EXERCISE
Examine every line of the listing below. Count those containing "trademark" and state only the result.
### MATERIAL SUPPLIED
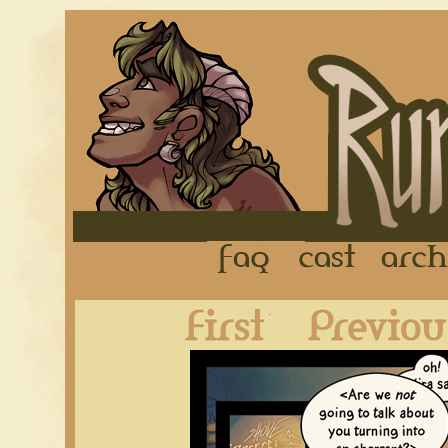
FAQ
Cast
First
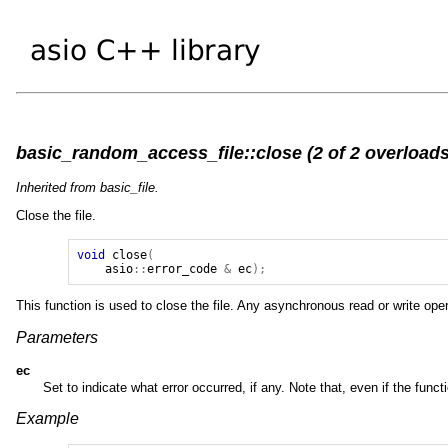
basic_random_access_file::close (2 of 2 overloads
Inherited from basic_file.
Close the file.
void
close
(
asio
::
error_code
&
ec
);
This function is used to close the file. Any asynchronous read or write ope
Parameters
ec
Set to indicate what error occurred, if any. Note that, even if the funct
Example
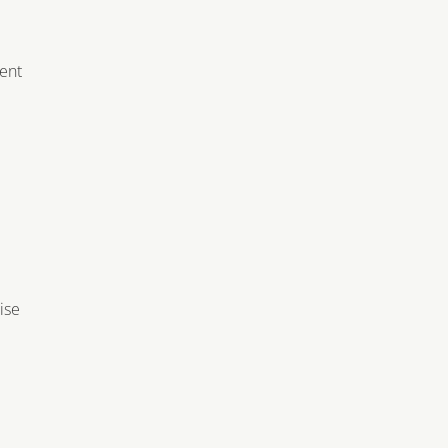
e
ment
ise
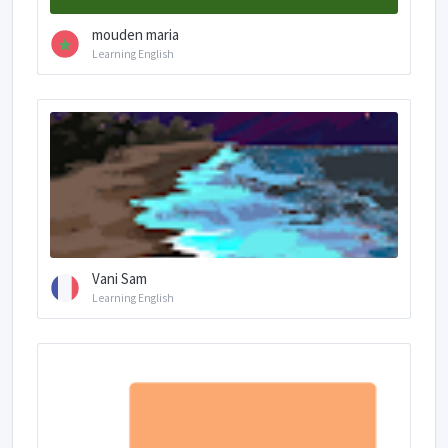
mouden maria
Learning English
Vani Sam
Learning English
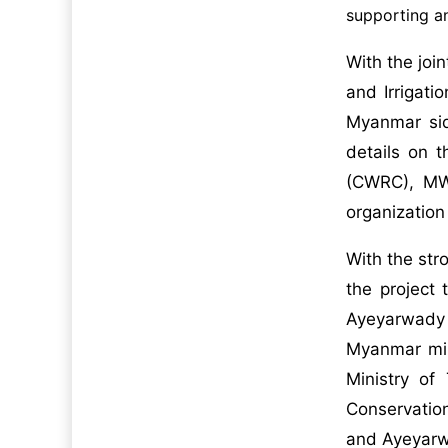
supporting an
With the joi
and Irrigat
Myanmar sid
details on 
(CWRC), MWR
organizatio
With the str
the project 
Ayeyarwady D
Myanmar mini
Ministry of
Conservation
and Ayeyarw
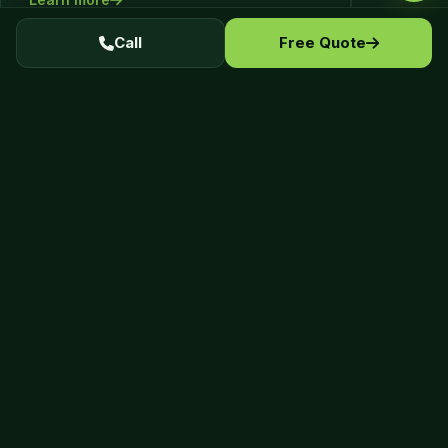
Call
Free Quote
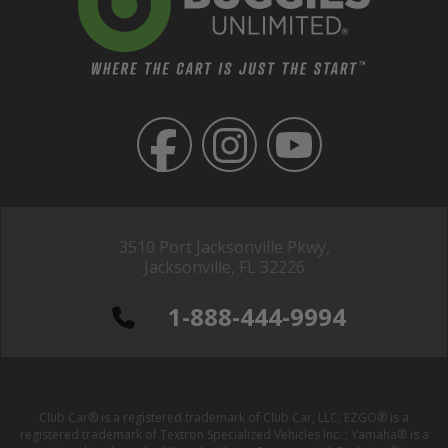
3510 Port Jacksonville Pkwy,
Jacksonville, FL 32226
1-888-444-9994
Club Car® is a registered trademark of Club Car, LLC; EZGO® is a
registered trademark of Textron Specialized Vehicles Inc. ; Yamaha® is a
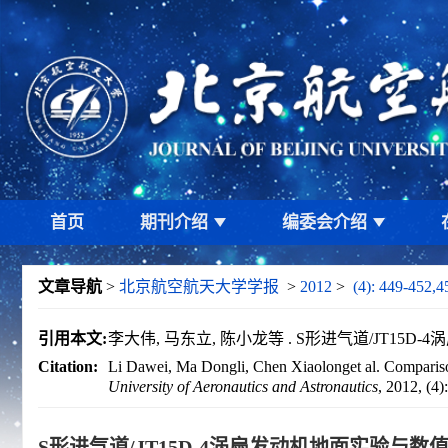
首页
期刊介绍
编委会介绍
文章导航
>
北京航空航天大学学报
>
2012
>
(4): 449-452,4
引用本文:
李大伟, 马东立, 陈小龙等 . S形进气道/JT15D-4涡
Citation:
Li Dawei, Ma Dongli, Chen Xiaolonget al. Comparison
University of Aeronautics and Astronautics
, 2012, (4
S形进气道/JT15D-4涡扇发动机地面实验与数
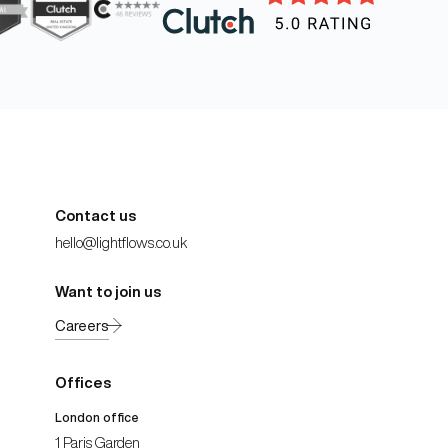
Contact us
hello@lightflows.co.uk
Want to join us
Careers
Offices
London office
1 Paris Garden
######
WORKED SOLUTION
2